Psychiatric Nursing or Psychiatry deserves special mention given your community work. Psych nursing is deeply advocacy-oriented, works directly with vulnerable populations (homeless, DV, substance use — exactly your volunteer background), and is chronically understaffed, meaning good job security and negotiating power.
Speech-Language Pathology (SLP) is a hidden gem here. It's highly cerebral, incredibly creative (especially with non-verbal or neurodiverse clients), and one of the most internationally portable health professions. It also pays well and has strong work-life balance. The catch: it requires a master's degree, so it's a longer path.
Social Work (MSW) aligns beautifully with your values and volunteer experience, but be honest with yourself about the pay — especially early career. It can be emotionally taxing with comparatively lower compensation unless you move into clinical private practice or management.

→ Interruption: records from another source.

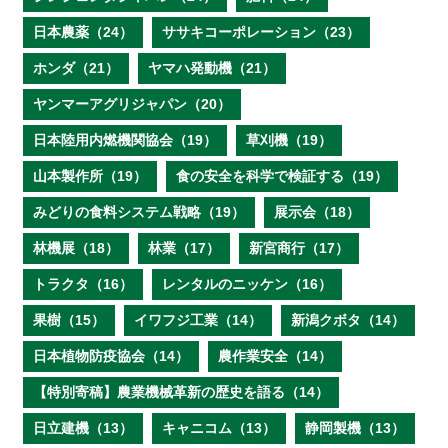
日本農薬（24）
ササキコーポレーション（23）
ホンダ（21）
ヤマハ発動機（21）
ヤンマーアグリジャパン（20）
日本陸用内燃機関協会（19）
草刈機（19）
山本製作所（19）
食の安全を科学で検証する（19）
みどりの食料システム戦略（19）
展示会（18）
林機展（18）
林業（17）
新宮商行（17）
トラクタ（16）
レンタルのニッケン（16）
果樹（15）
イワフジ工業（14）
新潟クボタ（14）
日本植物防疫協会（14）
農作業安全（14）
【特別寄稿】農業機械革新の歴史を語る（14）
日立建機（13）
キャニコム（13）
静岡製機（13）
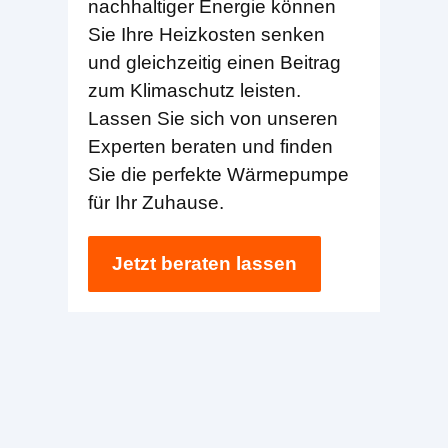
nachhaltiger Energie können
Sie Ihre Heizkosten senken
und gleichzeitig einen Beitrag
zum Klimaschutz leisten.
Lassen Sie sich von unseren
Experten beraten und finden
Sie die perfekte Wärmepumpe
für Ihr Zuhause.
Jetzt beraten lassen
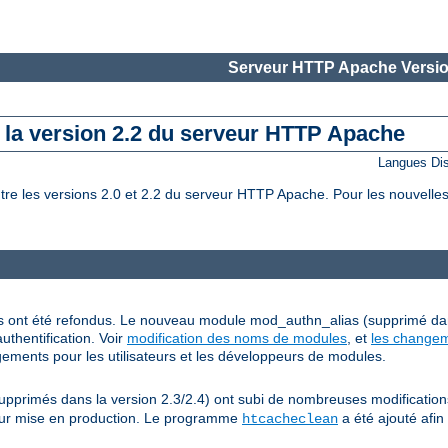
Serveur HTTP Apache Versio
e la version 2.2 du serveur HTTP Apache
Langues Di
 les versions 2.0 et 2.2 du serveur HTTP Apache. Pour les nouvelles 
grés ont été refondus. Le nouveau module mod_authn_alias (supprimé da
uthentification. Voir
modification des noms de modules
, et
les changem
ements pour les utilisateurs et les développeurs de modules.
rimés dans la version 2.3/2.4) ont subi de nombreuses modifications, 
 leur mise en production. Le programme
a été ajouté afin
htcacheclean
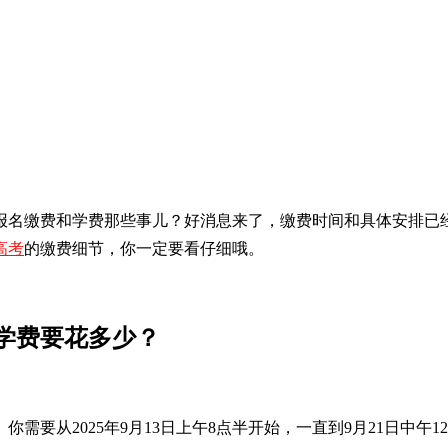
报名缴费和学费那些事儿？好消息来了，缴费时间和具体安排已
高考
的缴费细节，你一定要看仔细哦。
学费要花多少？
你需要从2025年9月13日上午8点半开始，一直到9月21日中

Paramedicine suits your calm-in-emergencies profile, but it's physically demanding and the career ceiling in Canada is lower than the others unless you specialize further.

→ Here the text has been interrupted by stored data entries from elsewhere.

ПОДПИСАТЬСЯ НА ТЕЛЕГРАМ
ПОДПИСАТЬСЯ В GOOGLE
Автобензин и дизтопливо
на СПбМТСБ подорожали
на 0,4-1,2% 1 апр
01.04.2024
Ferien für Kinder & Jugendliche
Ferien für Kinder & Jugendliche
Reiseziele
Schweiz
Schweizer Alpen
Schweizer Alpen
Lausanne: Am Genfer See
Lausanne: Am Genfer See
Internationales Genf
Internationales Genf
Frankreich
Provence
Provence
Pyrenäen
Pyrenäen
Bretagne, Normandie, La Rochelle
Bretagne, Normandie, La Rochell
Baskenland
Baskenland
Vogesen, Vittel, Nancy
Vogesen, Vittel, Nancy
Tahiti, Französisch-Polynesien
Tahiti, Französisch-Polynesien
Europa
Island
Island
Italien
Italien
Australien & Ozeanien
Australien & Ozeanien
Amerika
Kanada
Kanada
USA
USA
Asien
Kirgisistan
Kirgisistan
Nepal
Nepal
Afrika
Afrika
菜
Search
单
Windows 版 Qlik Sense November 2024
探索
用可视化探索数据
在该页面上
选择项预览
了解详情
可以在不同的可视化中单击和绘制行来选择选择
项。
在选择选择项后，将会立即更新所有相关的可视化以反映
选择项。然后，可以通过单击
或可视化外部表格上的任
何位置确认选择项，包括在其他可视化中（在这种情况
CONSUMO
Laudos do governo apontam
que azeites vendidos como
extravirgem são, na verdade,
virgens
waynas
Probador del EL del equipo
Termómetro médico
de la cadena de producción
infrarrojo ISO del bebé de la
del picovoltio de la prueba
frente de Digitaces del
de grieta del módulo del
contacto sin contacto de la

A few honest observations about your situation:
Your sexuality studies bachelor's is actually not a liability — it's a genuine asset for psych, SLP, social work, or NP programs that value diversity-focused applicants. You don't necessarily need to switch programs unless you want to pivot to a science-heavy path like medicine or perfusion (which requires a very specific science background).
Perfusion is fascinating but is a narrow, specialized field — harder to get into, fewer programs, and less portable. Worth researching but probably not worth restructuring your degree around.
The international portability question is important. In rough order of global portability: RN/NP > SLP > MD/Psychiatry > Social Work > Paramedicine. Nursing credentials transfer most reliably across English-speaking countries.
A practical path worth considering:
Finish your bachelor's, then apply to an RN program (2 years post-degree in Canada via an accelerated stream) and specialize in psychiatric or community nursing. After a few years of experience, a Psychiatric NP gives you clinical independence, strong earnings (~$100–130k+ CAD), and the ability to work almost anywhere. It checks every box you listed.
What feels most important to you — the clinical/hands-on side, the advocacy/systems side, or the creative/communication side? That distinction would help narrow it down further.